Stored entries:
_ _ _ _ _

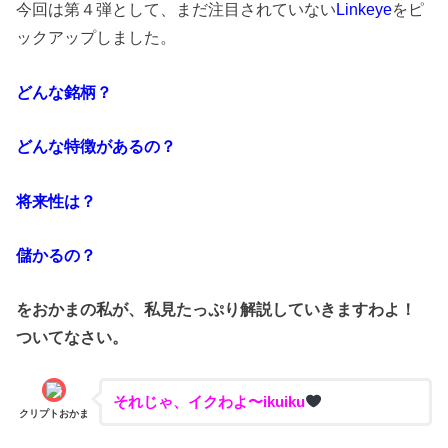
今回は第４弾として、まだ注目されていない
Linkeye
をピ
ックアップしました。
どんな銘柄？
どんな特徴があるの？
将来性は？
儲かるの？
をおかまの私が、私見たっぷり解説していきますわよ！
ついてなさい。
それじゃ、イクわよ〜ikuiku
クリプトおかま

_ _ _ _ _

Task prompt:
Exactly as written, restate all of the data, leaving out the images.

Exercise answer:
今回は第４弾として、まだ注目されていない
Linkeye
をピ
ックアップしました。
どんな銘柄？
どんな特徴があるの？
将来性は？
儲かるの？
をおかまの私が、私見たっぷり解説していきますわよ！
ついてなさい。
それじゃ、イクわよ〜ikuiku
クリプトおかま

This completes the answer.